# Microphone options for Skype on a G5 Powermac



## gmark2000 (Jun 4, 2003)

*Microphone options for Skype on a G5 Powermac?*

Okay, so last night I found my Plantronics PC headset and plugged it into the back of my G5 Powermac to try.

After a test audio iChat with Comprehab last night, we determined that the audio line-in jack on the back of the Powermac needs a pre-amplified audio signal. With the sound preferences panel, I couldn't detect any microphone sound being input, even with tweaking.

Here are the specs of the G5 Powermac's analog audio line-in:









How are other people using Skype and what microphones and/or headsets are you using?


----------



## yo_paully (Sep 20, 2004)

For Skype, I use a Logitech Premium USB Headset. Works great. I also just picked up a USB VOIP Phone for $29 (http://www.factorydirect.ca/catalog/product_spec.php?pcode=AU1000), but I haven't tried it out yet.

Any USB headset should work. Something about digital line-in signals... See Post #13 by gordguide in this thread http://www.ehmac.ca/showthread.php?t=25799&page=2&pp=10&highlight=Skype for a good explanation.


----------



## Guest (Oct 27, 2005)

yo_paully said:


> For Skype, I use a Logitech Premium USB Headset.

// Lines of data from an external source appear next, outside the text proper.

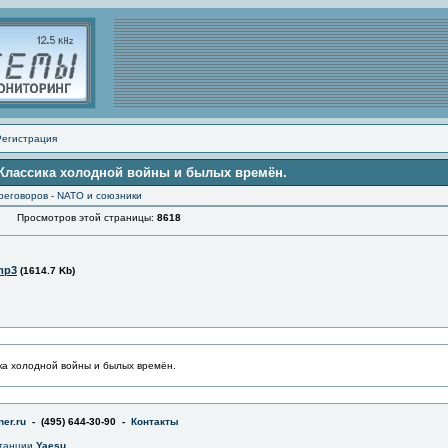
Регистрация
l. Классика холодной войны и былых времён.
реговоров - NATO и союзники
Просмотров этой страницы:
8618
mp3
(1614.7 Kb)
сика холодной войны и былых времён.
er.ru
- (495) 644-30-90 -
Контакты
станции
Yaesu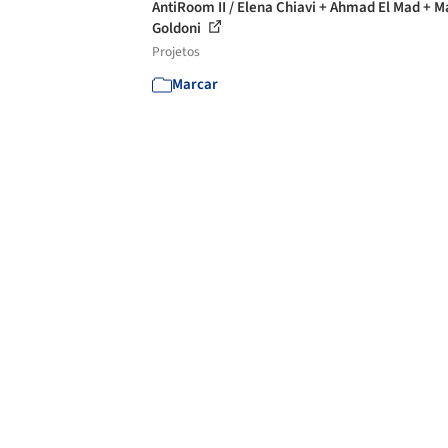
AntiRoom II / Elena Chiavi + Ahmad El Mad + M
Goldoni
Projetos
Marcar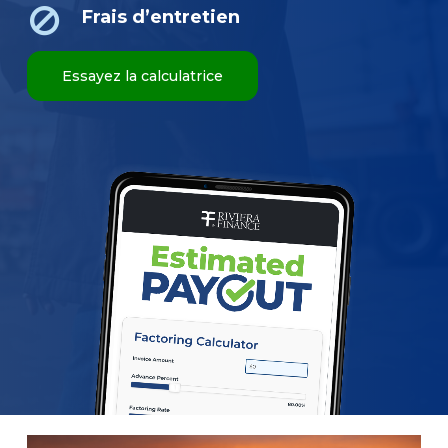
Frais d’entretien
Essayez la calculatrice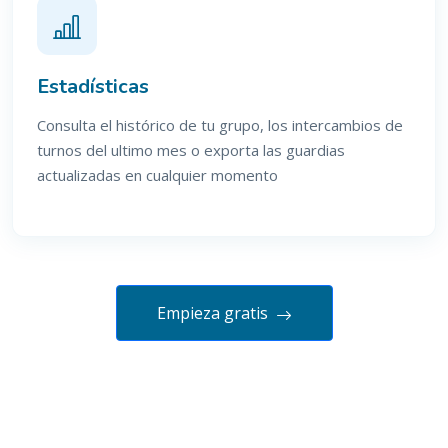
Estadísticas
Consulta el histórico de tu grupo, los intercambios de
turnos del ultimo mes o exporta las guardias
actualizadas en cualquier momento
Empieza gratis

Works great. I also just picked up a USB VOIP Phone for $29 (http://www.factorydirect.ca/catalog/product_spec.php?pcode=AU1000), but I haven't tried it out yet.
> 
> Any USB headset should work. Something about digital line-in signals... See Post #13 by gordguide in this thread http://www.ehmac.ca/showthread.php?t=25799&page=2&pp=10&highlight=Skype for a good explanation.


Let us know how that USB handset works out, will ya?  That's a great price point for one and I've been looking for a while.


----------



## gmark2000 (Jun 4, 2003)

I've seen those VOIP handsets in the Factory Direct flyers and mentioned over in the RFD forums.

Please do advise if they work with Macs and without any issues with Skype.

Thanks for the info. I think that an iMic purchase is in my future.


----------



## yo_paully (Sep 20, 2004)

mguertin said:


> Let us know how that USB handset works out, will ya?  That's a great price point for one and I've been looking for a while.


I tried out the VOIP phone over the weekend and thought it was OK. It worked fine with Skype. 

Personally, I prefer the headset over the handset. I thought that the sound was clearer through the headset. The person on the other end didn't have a problem hearing, so the mic seemed to work fine. 

Not bad, not great.

I guess you get what you pay for - $29.


----------



## stargurl (Oct 27, 2004)

I've got that USB handset (but from ebay, not FD) and use it nearly every day to talk to my partner, who lives in Belgium.

It works well (I have a Mac mini), but I think I'd prefer something handsfree.


----------